***** Given data
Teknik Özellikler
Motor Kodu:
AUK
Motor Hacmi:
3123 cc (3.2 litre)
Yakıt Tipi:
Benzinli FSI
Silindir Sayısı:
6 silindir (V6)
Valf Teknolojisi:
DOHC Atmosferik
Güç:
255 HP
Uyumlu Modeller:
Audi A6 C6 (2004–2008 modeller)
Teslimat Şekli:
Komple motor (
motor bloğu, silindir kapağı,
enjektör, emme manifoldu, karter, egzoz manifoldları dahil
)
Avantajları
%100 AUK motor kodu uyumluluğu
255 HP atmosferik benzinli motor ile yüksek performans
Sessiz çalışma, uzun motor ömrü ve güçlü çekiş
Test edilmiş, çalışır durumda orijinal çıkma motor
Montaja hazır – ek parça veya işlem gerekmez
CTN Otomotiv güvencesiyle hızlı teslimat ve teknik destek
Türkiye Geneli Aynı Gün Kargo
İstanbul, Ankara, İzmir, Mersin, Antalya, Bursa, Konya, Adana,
**********
# What to do:
Write out every entry again, keeping each line exactly the same.

# Answer area:
Teknik Özellikler
Motor Kodu:
AUK
Motor Hacmi:
3123 cc (3.2 litre)
Yakıt Tipi:
Benzinli FSI
Silindir Sayısı:
6 silindir (V6)
Valf Teknolojisi:
DOHC Atmosferik
Güç:
255 HP
Uyumlu Modeller:
Audi A6 C6 (2004–2008 modeller)
Teslimat Şekli:
Komple motor (
motor bloğu, silindir kapağı,
enjektör, emme manifoldu, karter, egzoz manifoldları dahil
)
Avantajları
%100 AUK motor kodu uyumluluğu
255 HP atmosferik benzinli motor ile yüksek performans
Sessiz çalışma, uzun motor ömrü ve güçlü çekiş
Test edilmiş, çalışır durumda orijinal çıkma motor
Montaja hazır – ek parça veya işlem gerekmez
CTN Otomotiv güvencesiyle hızlı teslimat ve teknik destek
Türkiye Geneli Aynı Gün Kargo
İstanbul, Ankara, İzmir, Mersin, Antalya, Bursa, Konya, Adana,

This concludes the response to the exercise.